------ DATA BELOW
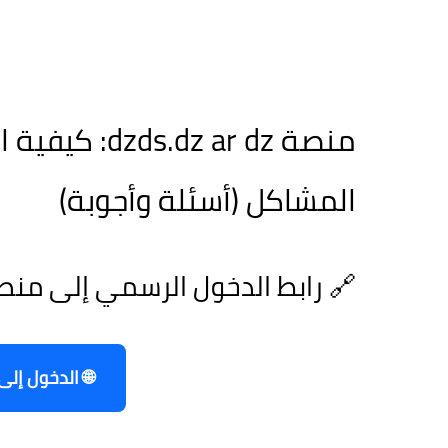
منصة dz ar dz
المشاكل (أسئلة وأجوبة)
🔗 رابط الدخول الرسمي إلى منصة s.dz ar dz
🌐 الدخول إلى ال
------------
### EXERCISE REQUIREMENTS
Retype all of the material above precisely as it reads. Pictures are not part of the copy.

### YOUR RESPONSE
منصة dz ar dz
المشاكل (أسئلة وأجوبة)
🔗 رابط الدخول الرسمي إلى منصة s.dz ar dz
🌐 الدخول إلى ال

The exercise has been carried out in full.